If we have that $[a,b]=k$ meaning $a|k$ and $b|k$. Is there an equation that we can get from this relation? My problem says "find and prove the sufficient condition in which $(a,b)=[a,b]$". I think it is when $a=b$ but I am trying to prove a biconditional statement that $(a,b)=[a,b]$ if and only if $a=b$. I am stuck in the forward direction.
Any input will help.
On
The main relation between greatest common divisor and lowest common multiple is $$ (a,b)[a,b]=ab $$ (when $a$ and $b$ are positive integers).
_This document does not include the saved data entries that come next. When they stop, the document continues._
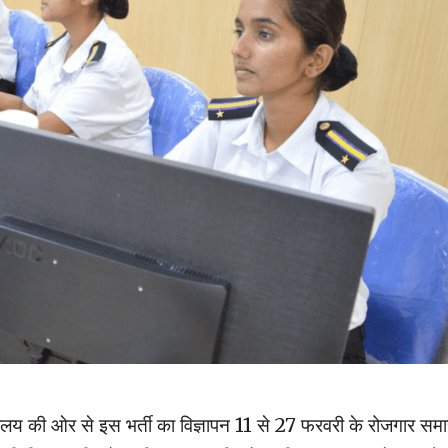
िद्यालय की ओर से इस भर्ती का विज्ञापन 11 से 27 फरवरी के रोजगार सम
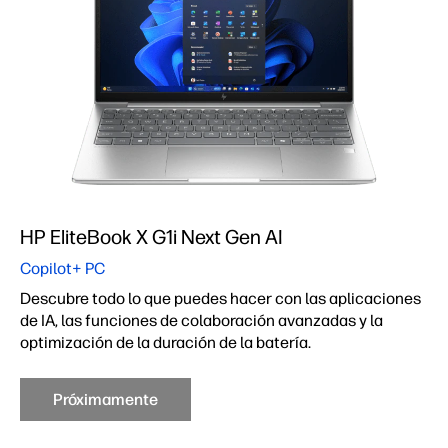
HP EliteBook X G1i Next Gen AI
Copilot+ PC
Descubre todo lo que puedes hacer con las aplicaciones
de IA, las funciones de colaboración avanzadas y la
optimización de la duración de la batería.
Próximamente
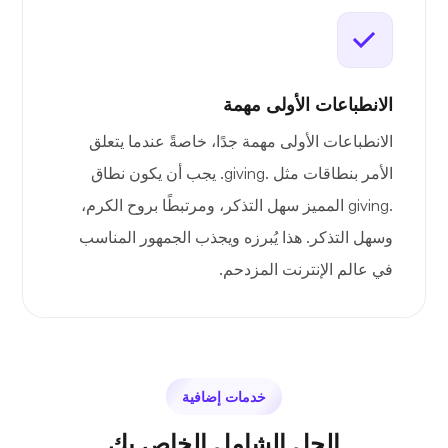
الانطباعات الأولى مهمة
الانطباعات الأولى مهمة جدًا، خاصةً عندما يتعلق
الأمر بنطاقات مثل .giving. يجب أن يكون نطاق
.giving المميز سهل التذكر، ومرتبطًا بروح الكرم،
وسهل التذكر. هذا يُبرزه ويجذب الجمهور المناسب
في عالم الإنترنت المزدحم.
خدمات إضافية
الحل الشامل الخاص بك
Suppose $(a,b)=[a,b]$; then $$ (a,b)^2=ab $$ On the other hand, $(a,b)\le a$, so $(a,b)^2\le a^2$. In particular $$ ab\le a^2 $$ so $b\le a$. Similarly, $a\le b$.
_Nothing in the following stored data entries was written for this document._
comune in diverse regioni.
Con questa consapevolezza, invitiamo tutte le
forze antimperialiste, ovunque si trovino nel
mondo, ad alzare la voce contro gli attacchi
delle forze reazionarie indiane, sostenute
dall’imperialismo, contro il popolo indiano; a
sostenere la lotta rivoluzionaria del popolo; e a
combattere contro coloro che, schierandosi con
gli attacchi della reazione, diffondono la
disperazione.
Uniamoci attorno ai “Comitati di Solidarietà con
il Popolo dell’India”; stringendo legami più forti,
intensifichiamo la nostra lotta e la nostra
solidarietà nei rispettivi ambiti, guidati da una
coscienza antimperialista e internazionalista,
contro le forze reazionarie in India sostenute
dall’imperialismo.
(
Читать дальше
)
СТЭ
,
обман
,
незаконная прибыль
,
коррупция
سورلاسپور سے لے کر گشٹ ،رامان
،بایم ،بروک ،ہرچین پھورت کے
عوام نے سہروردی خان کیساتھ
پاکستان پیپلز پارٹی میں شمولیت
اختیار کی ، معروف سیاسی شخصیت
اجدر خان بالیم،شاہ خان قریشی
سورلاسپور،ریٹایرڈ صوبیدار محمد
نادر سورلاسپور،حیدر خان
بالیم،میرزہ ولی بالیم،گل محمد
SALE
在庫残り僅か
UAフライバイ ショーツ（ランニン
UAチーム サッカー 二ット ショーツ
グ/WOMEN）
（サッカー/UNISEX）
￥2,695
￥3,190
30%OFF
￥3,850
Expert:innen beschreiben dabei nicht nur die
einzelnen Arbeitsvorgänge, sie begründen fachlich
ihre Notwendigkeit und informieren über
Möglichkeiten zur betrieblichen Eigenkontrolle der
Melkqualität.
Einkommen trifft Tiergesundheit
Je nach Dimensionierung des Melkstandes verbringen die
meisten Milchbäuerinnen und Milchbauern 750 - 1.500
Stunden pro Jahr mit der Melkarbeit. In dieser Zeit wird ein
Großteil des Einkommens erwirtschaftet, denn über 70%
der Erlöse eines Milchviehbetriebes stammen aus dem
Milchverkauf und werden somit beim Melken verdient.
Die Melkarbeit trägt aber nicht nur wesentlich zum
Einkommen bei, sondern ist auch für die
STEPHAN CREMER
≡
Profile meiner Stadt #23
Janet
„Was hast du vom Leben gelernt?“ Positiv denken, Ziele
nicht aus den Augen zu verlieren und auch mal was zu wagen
See, if $a=b$ then it is obvious that $(a,b)= [a,b]$.
The other way, if $(a,b) = [a,b]$, then because $(a,b) \leq a \leq [a,b]$, it follows that $(a,b) = a$ (because above,equality holds in our case).
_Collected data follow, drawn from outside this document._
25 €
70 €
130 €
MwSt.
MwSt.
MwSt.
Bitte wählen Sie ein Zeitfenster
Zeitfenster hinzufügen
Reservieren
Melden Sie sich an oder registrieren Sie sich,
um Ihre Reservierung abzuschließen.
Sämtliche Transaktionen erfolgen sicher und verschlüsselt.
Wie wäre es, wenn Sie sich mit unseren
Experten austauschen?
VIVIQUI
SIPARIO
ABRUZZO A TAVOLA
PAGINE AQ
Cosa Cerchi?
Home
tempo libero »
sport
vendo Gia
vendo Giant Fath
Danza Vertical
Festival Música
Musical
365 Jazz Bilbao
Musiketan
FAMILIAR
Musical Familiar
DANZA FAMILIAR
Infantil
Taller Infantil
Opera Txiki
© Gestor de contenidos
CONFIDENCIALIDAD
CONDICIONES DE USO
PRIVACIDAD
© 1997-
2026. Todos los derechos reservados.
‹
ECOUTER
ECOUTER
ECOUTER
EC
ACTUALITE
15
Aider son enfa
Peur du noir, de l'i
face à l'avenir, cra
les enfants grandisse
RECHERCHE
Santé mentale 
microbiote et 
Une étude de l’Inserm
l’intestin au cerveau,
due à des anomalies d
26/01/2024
Similarly, if $(a,b) = [a,b]$, then because $(a,b) \leq b \leq [a,b]$, it follows that $(a,b) = b$.
Finally, $a = (a,b) = b = [a,b]$ is true.
Therefore, $a = b \iff [a,b] = (a,b)$.
EDIT: If $a=b$, then the "least common multiple" of $a$ and $b$ is obviously $a$ (or $b$). (Because both $a$ and $b$ divide $a$, and $a$ is the smallest number with this property).
Similarly, if $a=b$, the "greatest common divisor" of $a$ and $b$ is obviously $a$ (or $b$).(Because $a$ divides both $a$ and $b$, and $a$ is the largest number with this property).
Hence, $(a,b) = a = [a,b]$, nearly by definition of $\operatorname{lcm}$ and $\gcd$.